ECLI:NL:GHSHE:2020:209

Gerechtshof 's-Hertogenbosch

Datum uitspraak
23 januari 2020
Publicatiedatum
23 januari 2020
Zaaknummer
20-003734-18
Instantie
Gerechtshof 's-Hertogenbosch
Type
Uitspraak
Rechtsgebied
Strafrecht
Procedures
  • Hoger beroep
Vindplaatsen
  • Rechtspraak.nl
AI samenvatting door LexboostAutomatisch gegenereerd

Niet-ontvankelijkheid van het openbaar ministerie na overlijden van de verdachte

In deze zaak heeft het gerechtshof 's-Hertogenbosch op 23 januari 2020 uitspraak gedaan in hoger beroep tegen een vonnis van de rechtbank Oost-Brabant. De verdachte, geboren in 1939, was eerder veroordeeld tot een gevangenisstraf van drie jaren voor brandstichting, smaadschrift en belediging. Echter, tijdens de behandeling van het hoger beroep is gebleken dat de verdachte op 6 december 2018 is overleden. Dit leidde tot de vraag van de ontvankelijkheid van het openbaar ministerie in de strafvervolging.

Volgens artikel 69 van het Wetboek van Strafrecht vervalt het recht tot strafvordering door de dood van de verdachte. De advocaat-generaal heeft gevorderd dat het hof het vonnis van de rechtbank zal vernietigen en het openbaar ministerie niet-ontvankelijk zal verklaren in de strafvervolging. Het hof heeft deze vordering gehonoreerd, aangezien de verdachte niet meer in leven is om zich te verdedigen tegen de beschuldigingen.

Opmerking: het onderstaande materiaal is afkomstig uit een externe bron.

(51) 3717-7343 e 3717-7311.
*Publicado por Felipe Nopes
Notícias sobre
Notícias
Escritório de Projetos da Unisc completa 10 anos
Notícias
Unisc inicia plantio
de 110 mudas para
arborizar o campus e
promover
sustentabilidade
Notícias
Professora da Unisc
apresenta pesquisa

Het hof heeft het vonnis waarvan beroep vernietigd en het openbaar ministerie niet-ontvankelijk verklaard in de strafvervolging. Deze beslissing is genomen in het belang van de rechtsgang en de waarborging van de rechten van de verdachte, die niet meer kan worden gehoord. De uitspraak is gedaan door de meervoudige kamer voor strafzaken, onder leiding van voorzitter mr. B.J. Swagerman, en de raadsheren mr. M.J. Grapperhaus en mr. A.C. Bosch, in aanwezigheid van griffier mr. R.R.A.C. Dinnissen.

Uitspraak

Parketnummer : 20-003734-18
Uitspraak : 23 januari 2020

Arrest van de meervoudige kamer voor strafzaken van het gerechtshof

's-Hertogenbosch

gewezen op het hoger beroep, ingesteld tegen het vonnis van de rechtbank Oost-Brabant van 22 november 2018 in de strafzaak met parketnummer 01-879177-18 tegen:

[verdachte] ,

geboren te [geboorteplaats] op [geboortedag] 1939,
laatste GBA-adres [adres] , [postcode] [woonplaats] .
Hoger beroep
Bij vonnis waarvan beroep is verdachte ter zake van brandstichting, smaadschrift en belediging veroordeeld tot een gevangenisstraf voor de duur van 3 jaren met aftrek van voorarrest. Voorts bevat het vonnis de beslissingen op de vorderingen van de benadeelde partijen.
Namens de verdachte is tegen dit vonnis hoger beroep ingesteld.
Onderzoek van de zaak
Dit arrest is gewezen naar aanleiding van het onderzoek op de terechtzitting in hoger beroep en in eerste aanleg.
Het hof heeft kennisgenomen van de vordering van de advocaat-generaal.
De advocaat-generaal heeft gevorderd dat het hof het vonnis waarvan beroep zal vernietigen en het openbaar ministerie niet-ontvankelijk zal verklaren in de strafvervolging van de verdachte.
Ontvankelijkheid van het openbaar ministerie
Volgens artikel 69 van het Wetboek van Strafrecht komt het recht tot strafvordering te vervallen door de dood van de verdachte.
Tijdens de behandeling ter terechtzitting in hoger beroep is gebleken dat de verdachte, blijkens een Uittreksel uit de basisregistratie personen van de gemeente Vught d.d. 24 december 2018 is overleden op 6 december 2018.
Het hof zal het openbaar ministerie daarom, na vernietiging van het bestreden vonnis, alsnog niet-ontvankelijk verklaren in de strafvervolging.

BESLISSING

Het hof:
Vernietigt het vonnis waarvan beroep en doet opnieuw recht.
Verklaart het openbaar ministerie ter zake van het ten laste gelegde niet-ontvankelijk in zijn strafvervolging.
Aldus gewezen door:
mr. B.J. Swagerman, voorzitter,
mr. M.J. Grapperhaus en mr. A.C. Bosch, raadsheren,
in tegenwoordigheid van mr. R.R.A.C. Dinnissen, griffier,
en op 23 januari 2020 ter openbare terechtzitting uitgesproken.